Cadmium-Doping Slows Trap Emptying in Ambient-Air Blade-Coated Formamidinium Lead Iodide Perovskite Solar Cells

Abstract

Formamidinium lead iodide (FAPbI3) in its α-phase is among the most desirable perovskite compositions for solar cells. However, because of its transition into the yellow δ-phase at room temperature, it is a challenge to process it in ambient air by scalable fabrication methods. Here the introduction of a trace amount of cadmium (in the form of CdI2) to FAPbI3 is reported and found that it enhances the stability of the perovskite's black α-phase polymorph, inhibits non-radiative recombination events, leads to pin-hole free compact surface morphology, and improves band energy alignment.

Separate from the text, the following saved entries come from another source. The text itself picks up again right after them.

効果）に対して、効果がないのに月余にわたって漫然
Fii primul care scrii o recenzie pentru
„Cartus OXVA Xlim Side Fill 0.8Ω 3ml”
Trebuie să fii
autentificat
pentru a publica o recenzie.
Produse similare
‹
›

The 0.6% Cd-doped FAPbI3 solar cells show a champion efficiency of 22.7% for 0.049 cm2 and 16.4% for cm2-scale pixels, which, to the best of the knowledge, are among the highest for air-ambient fully blade-coated pure FAPbI3 solar cells with an n-i-p architecture. Transient absorption microscopy measurements reveal that Cd doping reduces the number of trapped charges and increases their lifetimes, promoting charge accumulation and a higher photovoltage. The study sheds light on the potential of cadmium as a homovalent dopant for the stabilization and performance enhancement of FAPbI3 performance solar cells.